Players ejected for targeting in the second half of a college football game could be eligible to play the following game after an appeal through the conference office, if a recommendation handed down Friday by the NCAA rules committee is approved.
After four days of meetings in Indianapolis, the committee also recommended penalizing all open-field blocks below the waist and creating an investigation process for allegations of a team faking injuries that could lead to conferences penalizing schools and coaches.
Recommendations need approval from the playing rules oversight panel in April and would go into effect next season.
The committee discussed changing how the game clock is managed to shorten games by both time and number of plays, but decided not to act.
The average FBS game was 3 hours, 28 minutes last season and included about 137 offensive plays.
Shaving time and plays out of college football games has become a discussion point recently as conference commissioners considered possibly expanding the playoff, a move that could increase the maximum length of a season to 16 or even 17 games for a few teams.
Attempts to expand the College Football Playoff to 12 teams by the 2024 season failed and the soonest a new format would be implemented now is 2026.

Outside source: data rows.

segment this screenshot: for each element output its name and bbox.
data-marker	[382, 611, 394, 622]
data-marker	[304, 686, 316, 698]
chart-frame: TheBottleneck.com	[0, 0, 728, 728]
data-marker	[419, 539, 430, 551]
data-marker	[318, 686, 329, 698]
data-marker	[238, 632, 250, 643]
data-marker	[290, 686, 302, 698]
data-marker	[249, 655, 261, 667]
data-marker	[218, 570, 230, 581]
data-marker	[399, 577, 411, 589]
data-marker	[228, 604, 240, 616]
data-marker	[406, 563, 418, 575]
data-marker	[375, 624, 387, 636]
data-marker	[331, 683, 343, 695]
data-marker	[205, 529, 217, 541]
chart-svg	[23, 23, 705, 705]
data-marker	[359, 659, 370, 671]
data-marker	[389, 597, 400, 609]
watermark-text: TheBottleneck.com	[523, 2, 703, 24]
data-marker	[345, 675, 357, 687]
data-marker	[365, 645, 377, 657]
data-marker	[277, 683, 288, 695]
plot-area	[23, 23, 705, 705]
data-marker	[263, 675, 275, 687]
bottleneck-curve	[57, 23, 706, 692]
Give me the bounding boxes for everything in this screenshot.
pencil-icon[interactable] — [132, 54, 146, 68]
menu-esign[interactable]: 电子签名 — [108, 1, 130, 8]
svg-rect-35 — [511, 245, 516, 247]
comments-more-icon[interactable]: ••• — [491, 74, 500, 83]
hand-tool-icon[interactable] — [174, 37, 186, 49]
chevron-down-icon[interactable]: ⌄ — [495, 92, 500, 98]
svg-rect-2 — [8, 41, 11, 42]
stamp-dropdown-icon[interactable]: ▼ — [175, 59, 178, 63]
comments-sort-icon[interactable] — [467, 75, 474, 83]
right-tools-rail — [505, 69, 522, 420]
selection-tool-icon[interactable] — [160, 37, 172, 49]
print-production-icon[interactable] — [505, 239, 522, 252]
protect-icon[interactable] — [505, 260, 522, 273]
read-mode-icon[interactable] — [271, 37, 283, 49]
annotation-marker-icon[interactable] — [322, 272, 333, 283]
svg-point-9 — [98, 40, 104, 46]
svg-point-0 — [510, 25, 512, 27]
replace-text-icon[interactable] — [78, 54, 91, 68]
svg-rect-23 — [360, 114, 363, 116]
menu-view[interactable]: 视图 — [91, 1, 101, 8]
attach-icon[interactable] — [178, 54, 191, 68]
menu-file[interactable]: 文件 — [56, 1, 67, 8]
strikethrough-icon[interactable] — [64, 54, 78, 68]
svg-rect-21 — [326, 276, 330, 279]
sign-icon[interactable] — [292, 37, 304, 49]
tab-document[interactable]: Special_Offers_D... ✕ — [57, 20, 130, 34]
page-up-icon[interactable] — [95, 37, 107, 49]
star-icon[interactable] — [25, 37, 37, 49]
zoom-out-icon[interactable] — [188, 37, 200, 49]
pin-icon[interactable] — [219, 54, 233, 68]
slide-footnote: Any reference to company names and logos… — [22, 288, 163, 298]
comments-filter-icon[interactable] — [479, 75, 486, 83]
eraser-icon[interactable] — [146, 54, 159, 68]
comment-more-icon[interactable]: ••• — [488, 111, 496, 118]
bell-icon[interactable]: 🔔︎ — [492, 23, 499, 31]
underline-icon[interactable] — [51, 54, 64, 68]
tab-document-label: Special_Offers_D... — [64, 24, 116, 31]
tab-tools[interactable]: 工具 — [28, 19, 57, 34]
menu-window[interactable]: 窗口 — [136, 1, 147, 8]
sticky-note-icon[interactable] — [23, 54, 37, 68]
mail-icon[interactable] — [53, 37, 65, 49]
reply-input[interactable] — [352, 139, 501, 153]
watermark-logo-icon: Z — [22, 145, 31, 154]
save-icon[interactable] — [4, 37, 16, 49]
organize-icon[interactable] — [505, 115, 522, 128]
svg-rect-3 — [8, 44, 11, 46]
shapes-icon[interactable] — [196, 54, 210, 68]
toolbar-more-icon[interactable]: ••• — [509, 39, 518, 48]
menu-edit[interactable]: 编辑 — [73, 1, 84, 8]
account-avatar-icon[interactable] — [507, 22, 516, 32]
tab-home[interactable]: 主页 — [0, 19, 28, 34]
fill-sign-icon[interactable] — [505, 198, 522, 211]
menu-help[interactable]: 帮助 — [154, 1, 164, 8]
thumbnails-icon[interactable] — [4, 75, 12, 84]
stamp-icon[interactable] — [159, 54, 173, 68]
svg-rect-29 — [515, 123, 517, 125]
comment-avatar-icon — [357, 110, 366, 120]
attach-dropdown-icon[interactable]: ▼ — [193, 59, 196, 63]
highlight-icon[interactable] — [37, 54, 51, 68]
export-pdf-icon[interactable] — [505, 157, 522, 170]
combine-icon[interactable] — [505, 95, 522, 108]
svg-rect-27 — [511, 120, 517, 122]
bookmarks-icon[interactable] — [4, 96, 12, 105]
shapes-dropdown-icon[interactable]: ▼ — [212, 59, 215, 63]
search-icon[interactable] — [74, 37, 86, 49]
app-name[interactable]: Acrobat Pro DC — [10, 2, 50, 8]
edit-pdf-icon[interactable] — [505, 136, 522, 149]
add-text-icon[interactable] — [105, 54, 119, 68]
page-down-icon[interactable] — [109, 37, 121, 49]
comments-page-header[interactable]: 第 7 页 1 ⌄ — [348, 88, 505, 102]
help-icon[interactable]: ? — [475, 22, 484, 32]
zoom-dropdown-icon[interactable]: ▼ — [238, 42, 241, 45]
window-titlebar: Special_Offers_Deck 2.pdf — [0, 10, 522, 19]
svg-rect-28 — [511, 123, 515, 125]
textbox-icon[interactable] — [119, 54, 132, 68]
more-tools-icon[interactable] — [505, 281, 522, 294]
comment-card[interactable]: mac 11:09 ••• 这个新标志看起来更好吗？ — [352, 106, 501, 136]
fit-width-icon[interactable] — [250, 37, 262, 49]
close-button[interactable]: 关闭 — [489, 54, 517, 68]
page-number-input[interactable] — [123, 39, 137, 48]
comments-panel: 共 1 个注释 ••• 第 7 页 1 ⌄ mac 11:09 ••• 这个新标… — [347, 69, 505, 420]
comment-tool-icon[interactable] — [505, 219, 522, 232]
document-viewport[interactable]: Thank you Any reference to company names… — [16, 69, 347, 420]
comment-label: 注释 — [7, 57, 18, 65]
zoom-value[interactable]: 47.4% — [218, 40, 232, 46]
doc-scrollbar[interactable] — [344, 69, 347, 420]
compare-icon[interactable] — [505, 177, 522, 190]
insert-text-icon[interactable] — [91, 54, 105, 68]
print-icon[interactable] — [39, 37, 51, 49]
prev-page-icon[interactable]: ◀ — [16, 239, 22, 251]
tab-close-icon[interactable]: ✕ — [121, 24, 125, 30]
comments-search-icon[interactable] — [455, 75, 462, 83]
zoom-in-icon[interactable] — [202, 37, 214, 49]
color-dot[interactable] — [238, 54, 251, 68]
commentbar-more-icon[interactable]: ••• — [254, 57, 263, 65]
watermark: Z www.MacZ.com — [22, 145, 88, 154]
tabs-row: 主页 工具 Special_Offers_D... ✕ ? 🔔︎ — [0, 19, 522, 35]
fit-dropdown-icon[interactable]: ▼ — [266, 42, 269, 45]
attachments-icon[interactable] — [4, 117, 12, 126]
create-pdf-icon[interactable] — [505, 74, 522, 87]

National coordinator of officials Steve Shaw said the number of players per game has plateaued over the last six seasons after a slight decrease.
“But we have talked about at some point do we need to address this if the season does get longer because it is a longer playoff,” said Stanford coach David Shaw, the rules committee chairman.
The rules committee has been looking at ways to discourage the faking of injuries, mostly by defensive players to slow down up-tempo offenses, for several years.
Steve Shaw said the committee remains apprehensive to implement in-game alterations. The concern is a rule requiring players who are treated on the field to miss the remainder of an offensive possession would incentivize players who are actually hurt to play through an injury.
“So now for questionable game action, the institution or the conference can consult the national coordinator of officials to facilitate a video review. And if there are findings that will now go back to the conference office, and the conference office will deal with the institution, the coach, to get that corrected,” Steve Shaw said.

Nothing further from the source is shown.